Bu durumda Suriye'nin yangınına bir nebze olsun su döken ülkeler fazlasıyla karşılığını alacaklar. Kuşkusuz bunların en başında Rusya ve İran'ın geldiğini söylemeye bile gerek yok. Bunun farkında olan Türkiye'nin, Zeytindalı ve Fırat Kalkanı operasyonlarıyla elinde bulundurduğu bölgeleri müzakerede bir koz olarak kullanması muhtemel. Cumhurbaşkanı başdanışmanı İlnur Çevik'in 'Afrin'de 50 küsur şehidimiz var...Suriye'de inşaatları herhalde bizim şirketlerimiz yapacak, Washington değil' şeklindeki ifadeleri de bir anlamda Ankara'nın Suriye'nin geleceğine dair bakış açısını özetliyor...

Gelişmeleri yakından takip edenler bilecektir; zira Esad son iki yıldır Suriye'de kaybettiği toprakları ya savaşarak ya da muhalifleri silah bırakmaya ikna ederek yeniden kazandı. Silah bırakmaya ikna edilen muhaliflerin tamamı kontrol altında bulundurdukları bölgelerden tahliye edilerek İdlib'e yerleştirildi.

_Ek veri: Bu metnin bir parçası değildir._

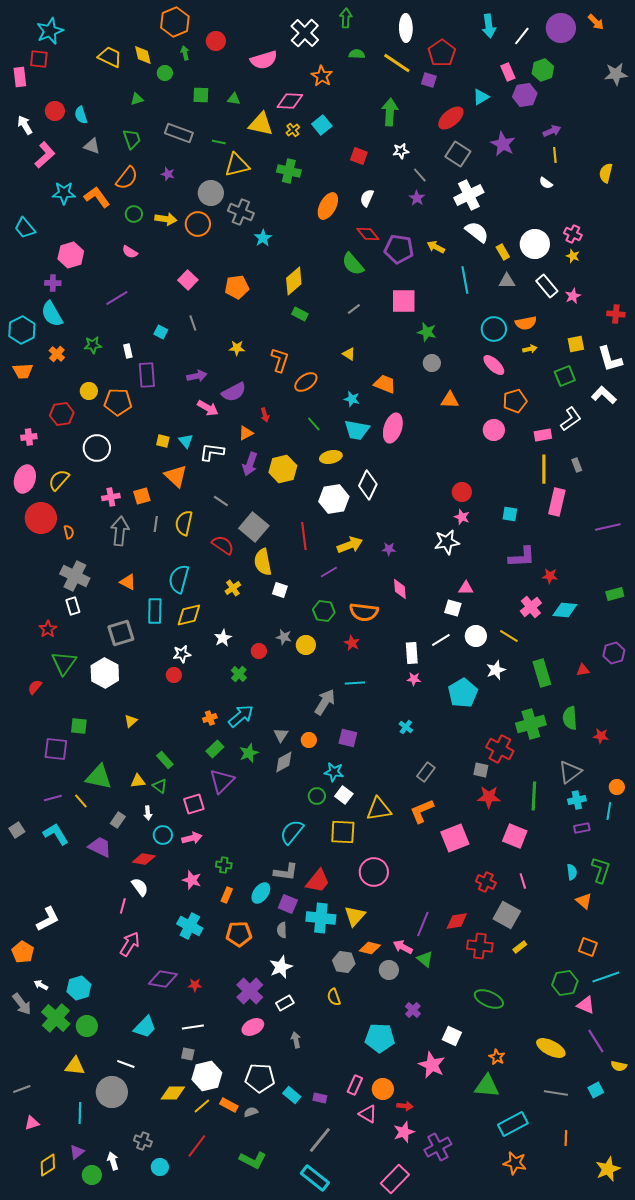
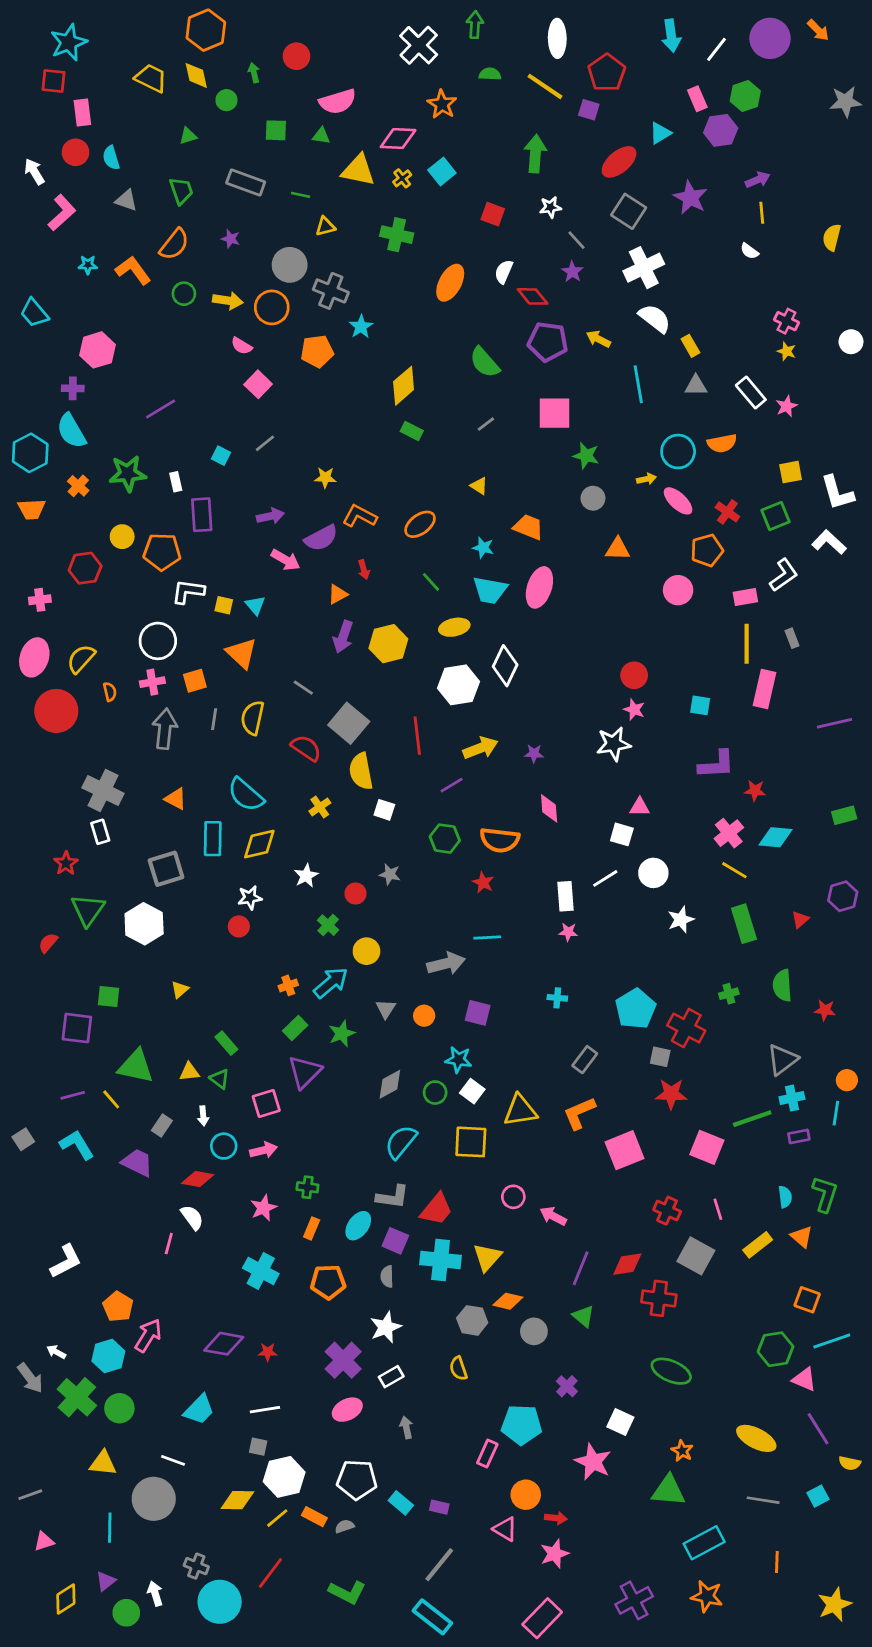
orange hexagon: (175, 22) -> (206, 30), moved
pink semicircle: (264, 60) -> (338, 102), moved
pink rectangle: (20, 77) -> (82, 112), moved
yellow triangle: (237, 165) -> (325, 226), size x0.6
cyan star: (64, 193) -> (88, 265), size x0.6
red diamond: (368, 234) -> (533, 296), moved
white circle: (535, 244) -> (851, 342), moved, size x0.6
pink semicircle: (130, 252) -> (242, 346), moved
orange pentagon: (237, 287) -> (317, 351), moved
red cross: (616, 314) -> (727, 512), moved, turned 30
gray line: (193, 323) -> (265, 443), turned 70
green star: (93, 345) -> (128, 473), size x1.5
yellow arrow: (530, 349) -> (646, 479), moved
orange L-shape: (280, 360) -> (360, 516), moved, turned -80
white circle: (97, 448) -> (158, 641), moved
white L-shape: (212, 452) -> (188, 592), moved
orange semicircle: (69, 532) -> (110, 692), moved
cyan semicircle: (179, 579) -> (246, 795), turned -64
yellow line: (509, 636) -> (734, 870), moved
yellow circle: (306, 645) -> (366, 951), moved
red triangle: (583, 670) -> (800, 920), turned -32
cyan pentagon: (463, 693) -> (636, 1009), moved
gray arrow: (325, 702) -> (446, 964), turned 44
green cross: (531, 724) -> (729, 994), size x0.5
cyan cross: (406, 727) -> (557, 998), turned -32
gray diamond: (284, 762) -> (390, 1084), moved
green line: (534, 796) -> (752, 1119), moved, turned 68
pink circle: (374, 872) -> (513, 1197), size x0.6
pink star: (192, 880) -> (264, 1208), turned 30
pink arrow: (130, 944) -> (148, 1335), moved
pink arrow: (403, 947) -> (553, 1216), moved
yellow rectangle: (520, 947) -> (758, 1245), moved, size x1.5
orange pentagon: (23, 952) -> (118, 1307), moved
pink rectangle: (355, 1085) -> (487, 1454), moved
purple cross: (438, 1147) -> (634, 1600), moved
cyan circle: (160, 1167) -> (220, 1602), size x1.8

Dolayısıyla bu muhaliflerin an itibariyle İdlib'teki radikal İslami örgütlere katıldığını ya da en azından yakın ilişki içinde olduklarını peşinen söylemek gerek...

İdlib'teki durumu yorumlayan uzmanlar, bölgede El-Kaide, Tahrir el Şam (HTŞ), ÖSO, IŞİD ve Türkistan İslam Partisi'ne mensup onbinlerce savaşçı olduğundan bahsediyor. HTŞ çoğunlukta olmak üzere toplam sayının 70 bini bulduğu ifade edilmekte...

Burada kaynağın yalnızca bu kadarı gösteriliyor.